A Conference Full of Statements, Empty of Leverage
The two-state solution is being dusted off once again. On Monday, July 28, during a multilateral conference at the UN headquarters in New York, representatives from France, Saudi Arabia, and several Western and Arab states issued the now-ritualistic call for the creation of a Palestinian state alongside Israel. A familiar refrain, offered amid a geopolitical context that renders such declarations more symbolic than strategic.
While Paris and Riyadh co-chaired the event with the declared goal of reviving peace talks, both Israel and the United States lambasted the initiative, calling it untimely and unproductive. In truth, this diplomatic theater seems less about realpolitik and more about reputational maintenance for Western chancelleries increasingly uncomfortable with the moral toll of the Gaza war.
The Mirage of Statehood in the Ruins of Gaza
French Foreign Minister Jean-Noël Barrot, speaking before the Assembly, claimed that the two-state solution is “dying,” while simultaneously insisting that “there is no alternative.” That contradiction alone encapsulates the incoherence of current Western diplomacy: advocating for a political resolution while refusing to confront its primary saboteur.
More than 21 months into the Gaza war, the so-called peace process exists only in the rhetorical void. On the ground, facts accumulate: continued Israeli settlement expansion in the West Bank, open calls from Israeli ministers for full annexation, and an increasingly fragmented Palestinian political leadership. Barrot’s speech, “no ceasefire will hold without a political vision”, sounded more like an admission of helplessness than a diplomatic strategy.

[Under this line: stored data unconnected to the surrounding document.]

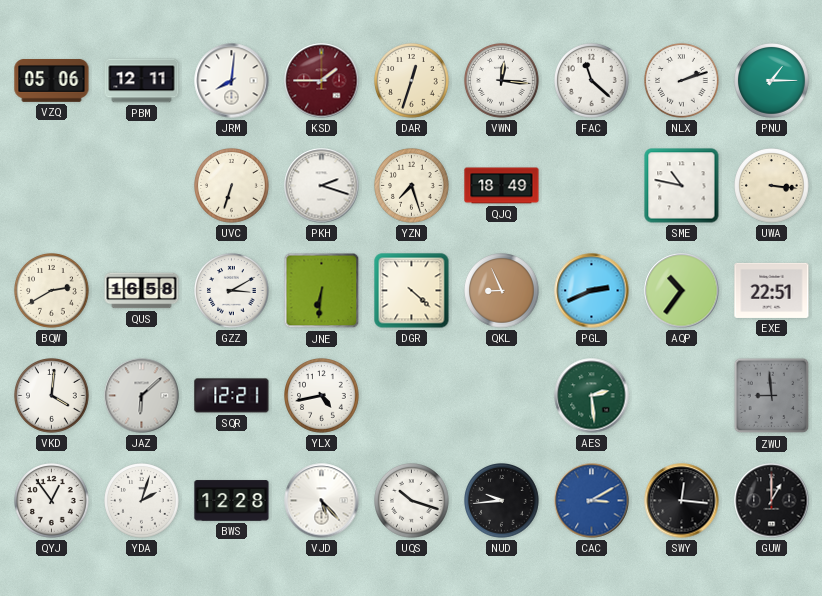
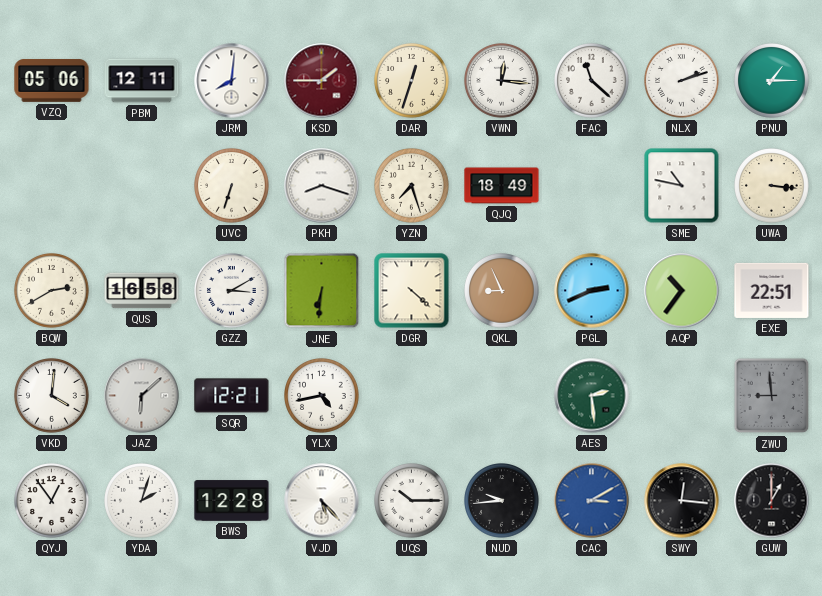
PKH: 2:18 -> 8:18
UQS: 10:18 -> 10:15
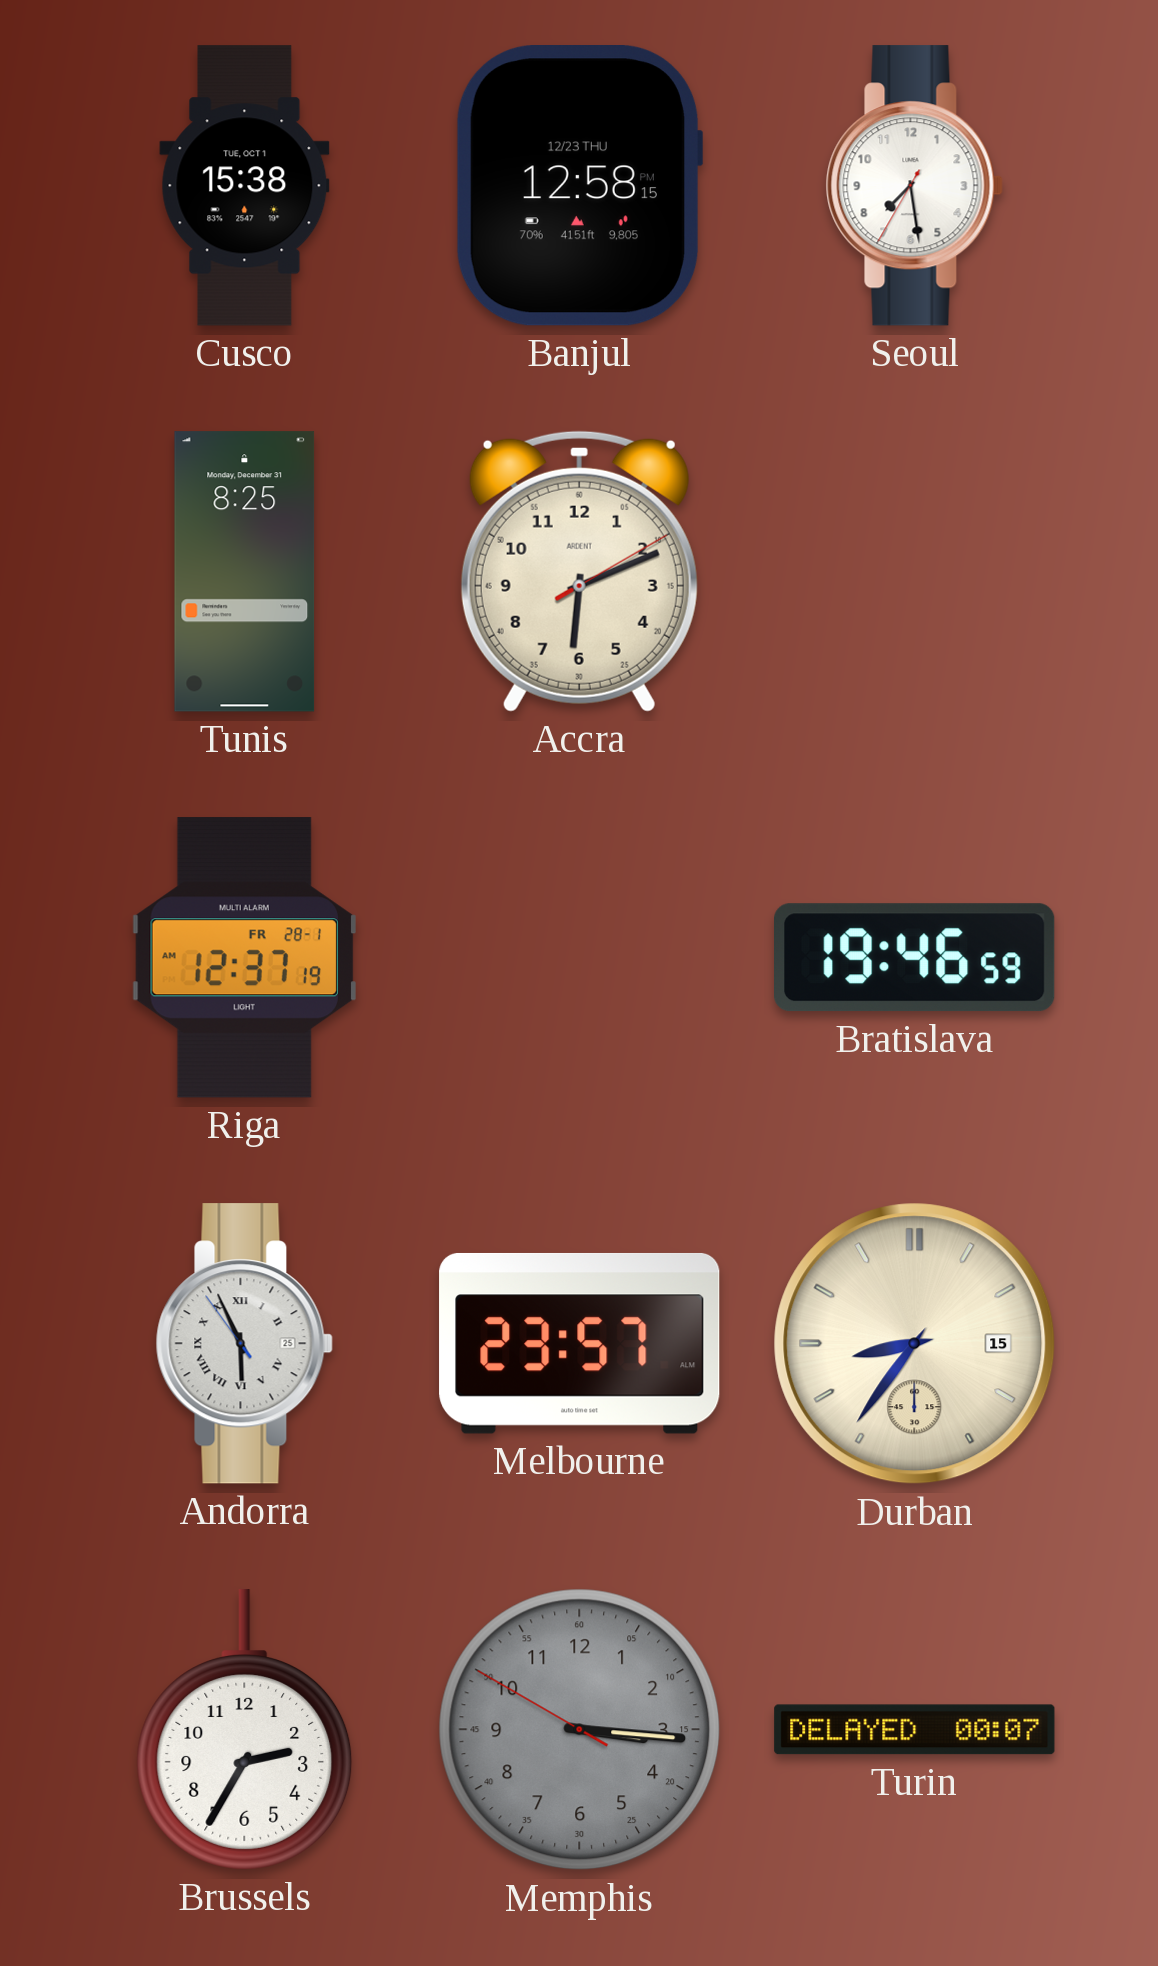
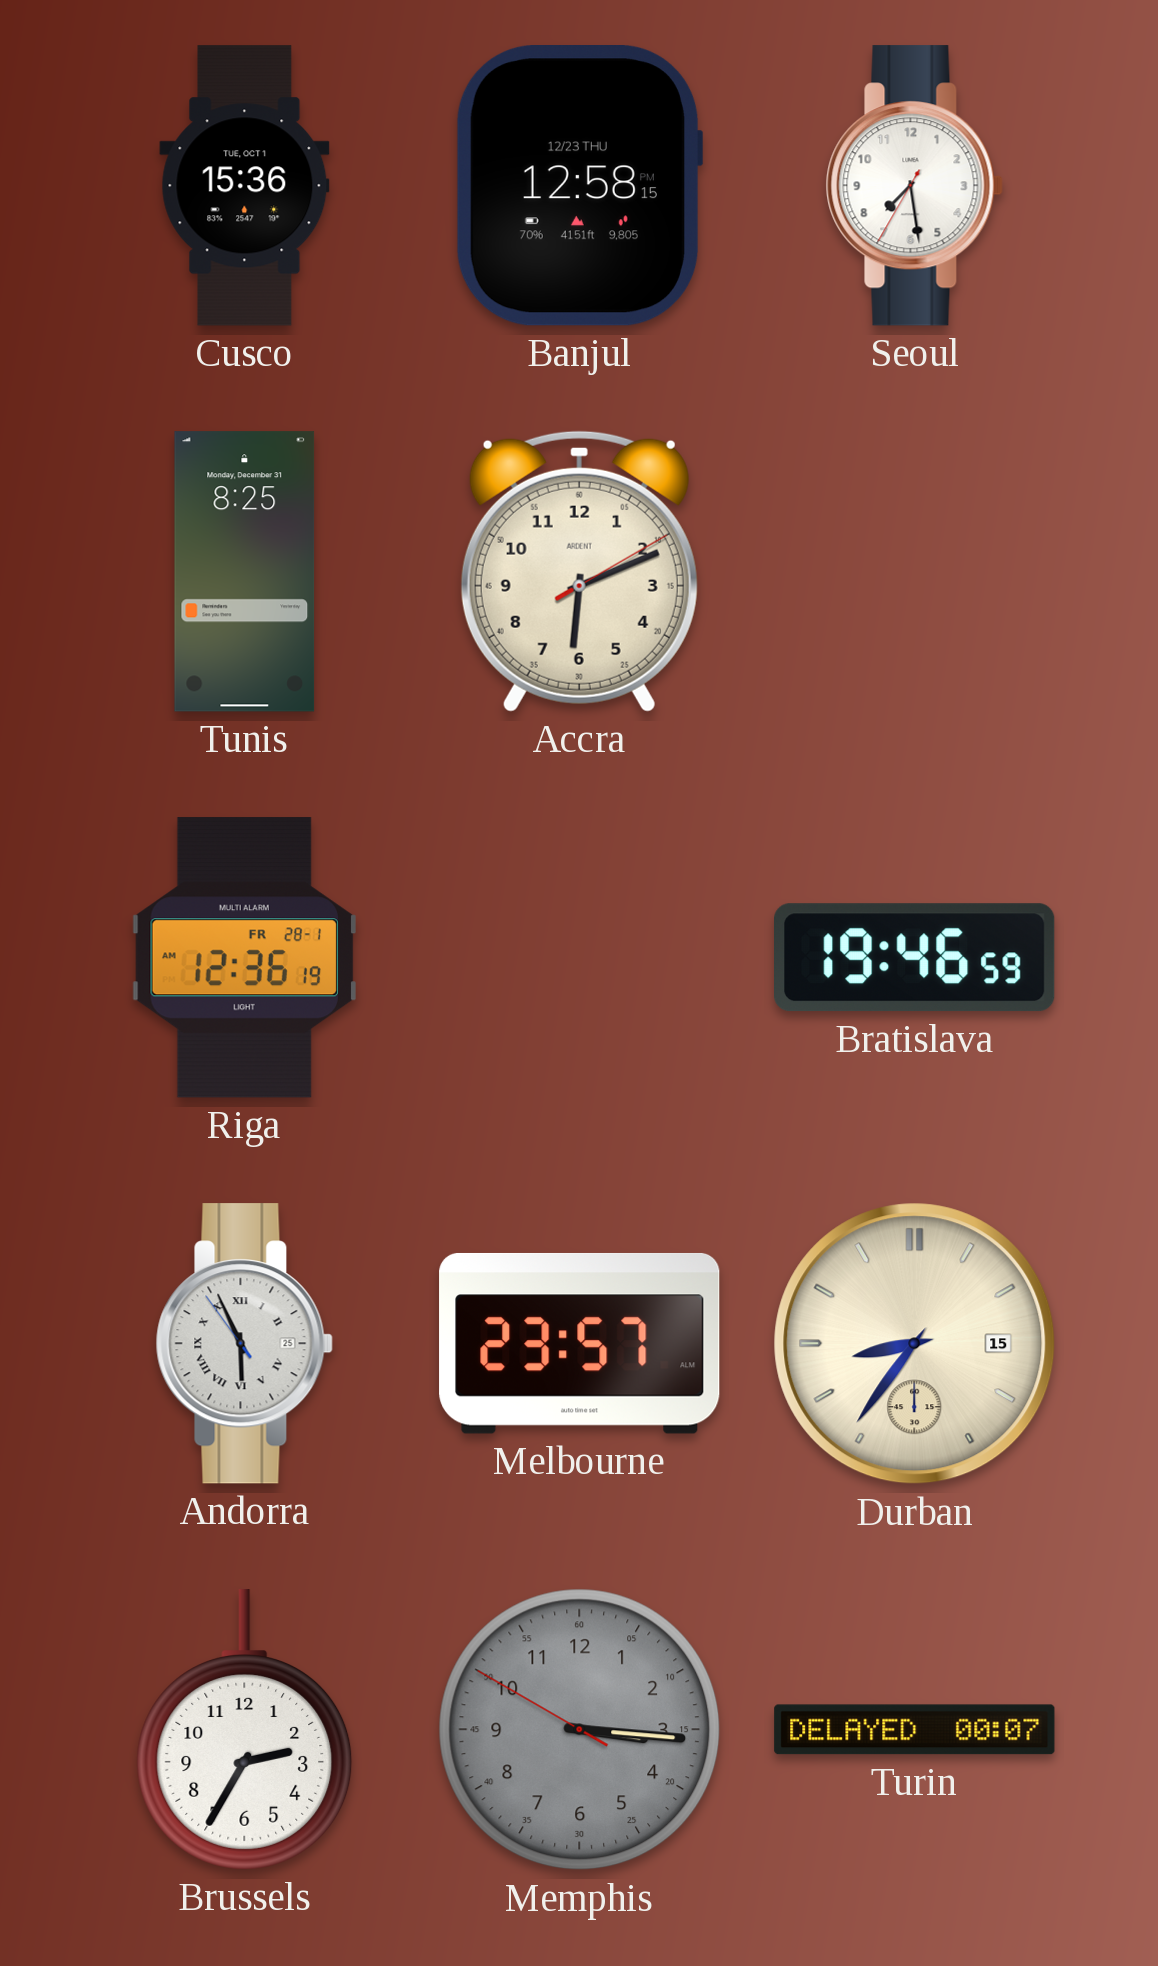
Cusco: 15:38 -> 15:36
Riga: 12:37 -> 12:36
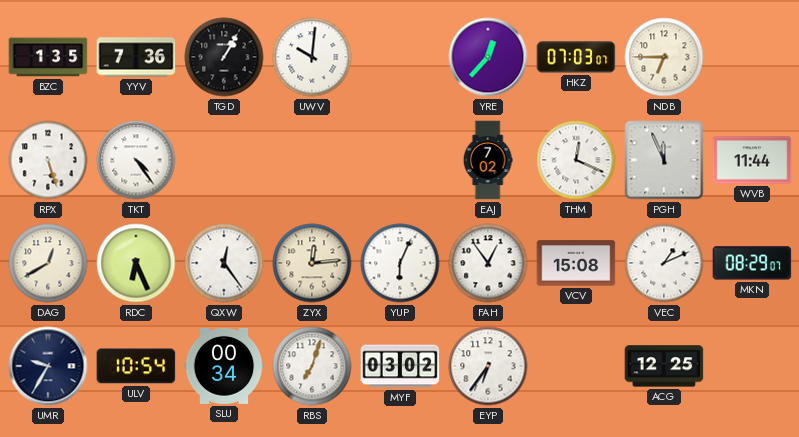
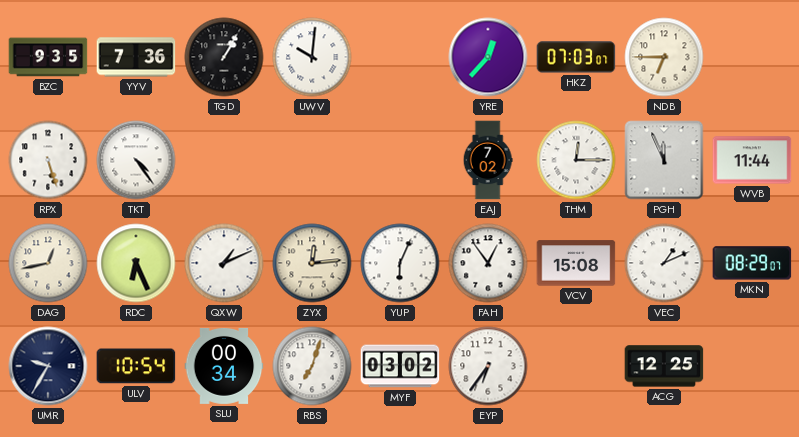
BZC: 1:35 -> 9:35
THM: 12:19 -> 12:15
DAG: 12:40 -> 12:43
QXW: 12:24 -> 1:11
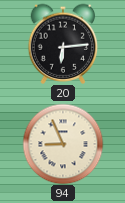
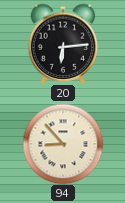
94: 8:56 -> 8:53
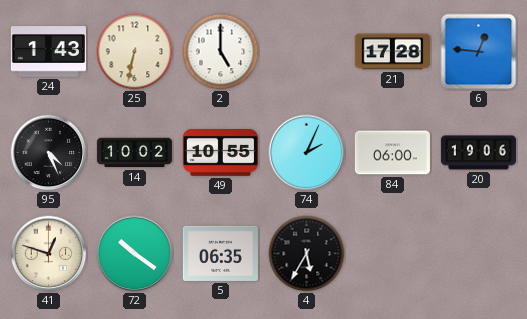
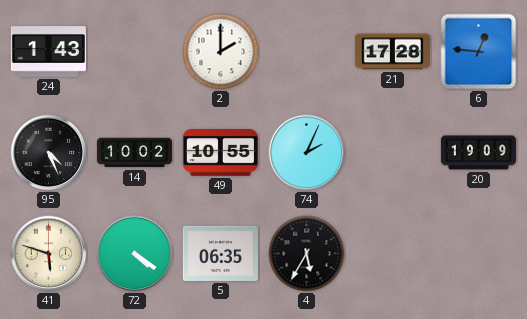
25: 6:32 -> none
2: 5:00 -> 2:00
84: 06:00 -> none
20: 19:06 -> 19:09
41: 12:48 -> 5:48
72: 10:21 -> 4:21
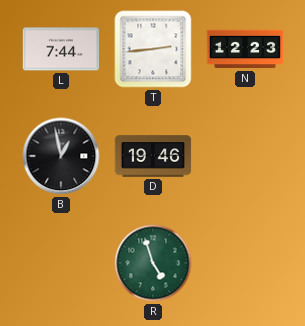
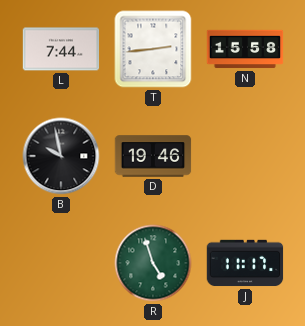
N: 12:23 -> 15:58
B: 12:58 -> 9:58
J: none -> 11:17
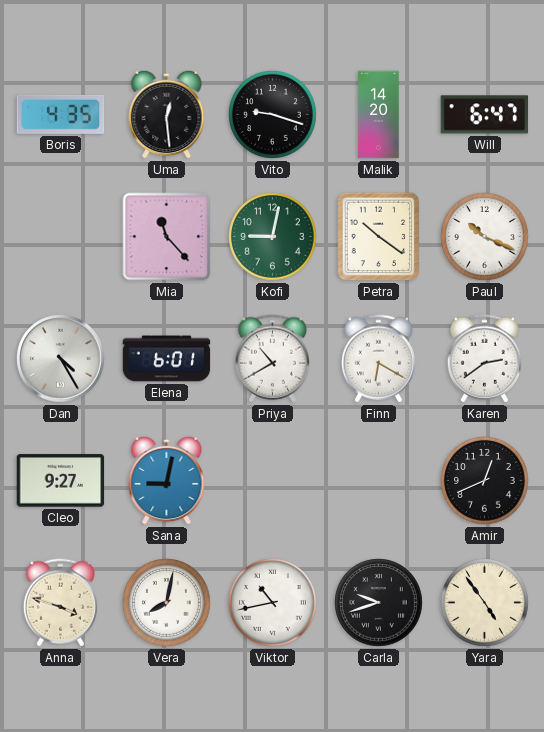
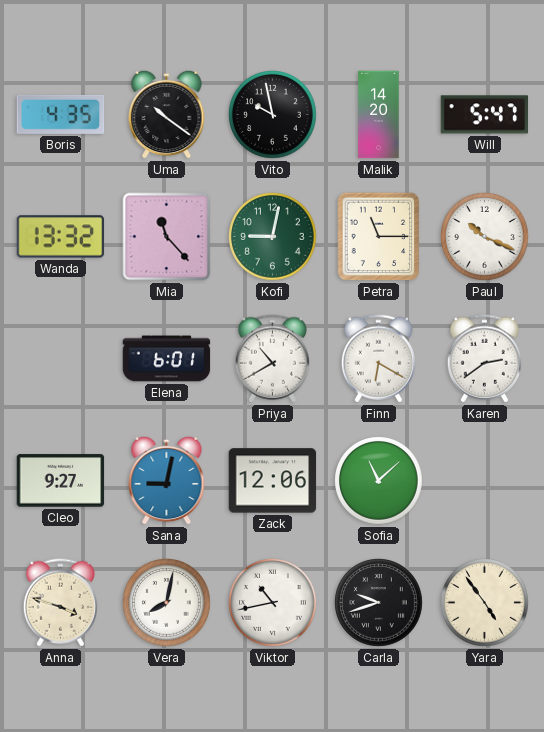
Uma: 12:29 -> 10:21
Vito: 9:18 -> 9:58
Will: 6:47 -> 5:47
Wanda: none -> 13:32
Petra: 10:21 -> 11:15
Dan: 4:25 -> none
Zack: none -> 12:06
Sofia: none -> 11:08
Amir: 12:41 -> none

US and Israeli Backlash: Business as Usual
The U.S. State Department dismissed the conference as a “publicity stunt,” a telling reaction from an administration more focused on “de-escalation optics” than structural solutions. Washington, once the self-proclaimed guarantor of peace in the Middle East, now operates as little more than a fire marshal who keeps adding gasoline while warning others not to light matches.
Israel, for its part, denounced the initiative as reinforcing a “dangerous illusion.” An illusion, perhaps, but one of their own making. Since 2023, the IDF’s operations have reduced entire neighborhoods of Gaza to rubble, while the political class in Jerusalem flirts with de jure annexation of territory that international law still recognizes as occupied.
Recognition Without Leverage: Europe’s Hollow Gesture
The conference follows French President Emmanuel Macron’s announcement that France would formally recognize a Palestinian state in September, a move presented as bold diplomacy but devoid of any actual mechanism to enforce statehood. Luxembourg may follow. Others hesitate.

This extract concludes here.